I have always been a total misfit for the society I belong to, some events of the past few months made me ponder a little and I realized how different , difficult and different I am from the rest of the world and why.
I have been brought up inspired by the stories like of my great grandfather who once gave shalter to an eloped couple, giving his quilt and bed to them and staying up and awake all night long shivering in the winters. Stories of my grand mother and another distant relative of hers who dispite of living in a tiny hut used to to present the little food in their house to the guests while they starved themselves. How they gave their little precious belongings to whoever liked them.
the stories of my grandfather who always went out of the way to help others, he worked as a tailor and earned very little yet again he spent days and nights helping others for the sake of humanity. the story of my parents spiritual mentor who had instructed not to judge anyone and had a female sex workers as some of his followers and he wouldn’t let anyone talk bad about them and would told his followers it’s a matter between God and them and we have no right to judge them. And countless other such stories .
To make it worst, or I would now say even better since my childhood I have seen my parents treat any other kids who started to come to our house as their own, if she would buy a toy for me she would buy him / her a toy of the same value too. Or if they couldn’t afford to buy us anything we both won’t get it – My mother always said , “Son he will feel bad if I will buy you a toy (or a candy or something) and not him”
Whenever mother would go out, despite all hardships she would buy little things for others and wont go to anyone’s house empty handed, she would cooks food for the whole party in the neighbor’s house and would do countless things for others. All she could do
Despite all this since we have always been financially struggling and since we were easy to take advantage of people and even relatives took advantage of this sincerity and left us alone or parted from us after a short time .
I lived a very lonely childhood, no friends lasted more than a few weeks, the school friends were kept at a distance because we had not much money to throw parties so I wouldn’t attend theirs too . relatives were almost non existence. But the values were deep imbedded in me, also to make it worst I got inspired by my mother’s writings and being brought up listening to Faiz and all the other Gazals of the time I was a feminist, rebellion leftist who cared a F&%$ for what people thought.
This turned out to be lethal mix I guess, since early childhood boys and girls used to emotionally blackmail me , “ you are my brother get me some raw mangos from your tree please “ ,yes they were smart kids . I was no less a cracked head I used to know what they are up to after a while but I thought “ I cant change for these fools” and used to get careful .
Also in early ages I had learned about the patriarch notions in the literature and would refuse to write “He” for the unknown gender, I would always write “human beings” rather than “mankind” . The teacher wouldn’t get tired crossing out my assignments for this and I would refuse to give up .
Time passed and I grew up into an overly sensitive young man who would cry over emotional clips . who would argue and disconnect with any boy would gaze at women, or would indulge in any antifeminist act or talk. I would give my 100% honesty to the people, would care and go out of the way for them and would later get dumped after I was no more useful to them.
After a while I grew smarted and chose friends very carefully, but due to all the emotional trauma of being used and abused I would look for confirmations and reconfirmations that the other person wont just dump me half way.
The lifelong training has made me very resilient, I worry little about what people would think, now I rebel fashion trends, common thoughts, stereotypes, snobbery and other social cancers which are eating away the beauty of the societies of the world. I wear my odd persona boldly with complete honesty and transparency. I make mistakes I confess, I say sorry publically but where I think I am right I announce that too openly and boldly.
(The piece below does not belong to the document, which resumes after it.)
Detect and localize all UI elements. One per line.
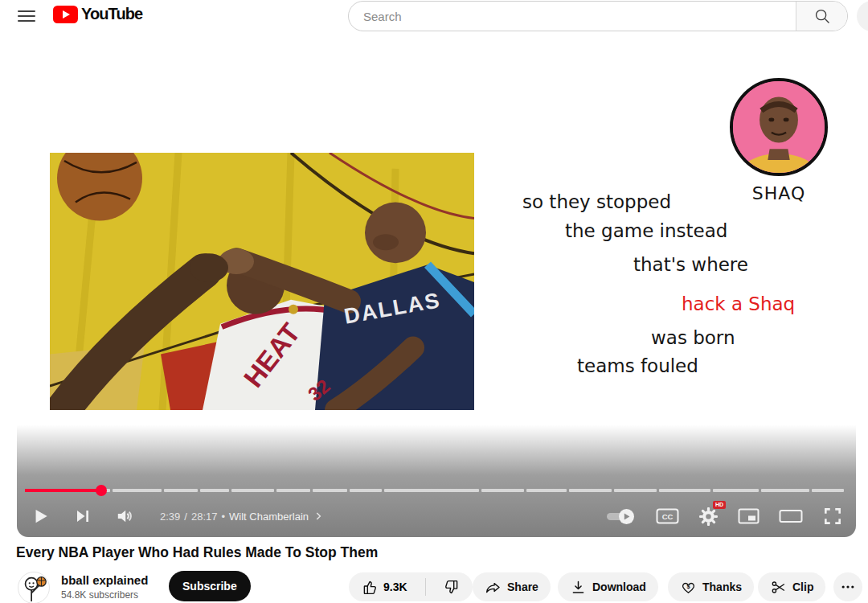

But this too has its problems, my extremely odd, sensitive and caring personality often gives people a wrong idea, they took the extreme politeness for flirtation or maybe they think I have alternative motives and it is true in the efforts for doing something for others I often do injustice to myself too. I have much impatience, I get anxious and worry too much if they would leave me and at times still look for reconfirmations of their honesty. But its also my power, My power as a social human rights activist, that I feel deeply for the cause I work for and give my complete self and honesty to it.
In the past few months I have realized I am a very abstract person for those who know me well enough hold on to me knowing that I am at least not dishonest and would sacrifice anything for them and those who don’t, and think of the evil plots I may have against them or others I really don’t care, they are just people, part of the masses, part of the society I simply don’t belong to. I am born an odd person that is part of my personality, and I am born to rebel who swims against the currents the wounds and hurt are my strength and my power which might bring a some positive change one day the society before my times is up. After all I too am just a speck on the timeline, a speck which is bound to vanish sooner or later.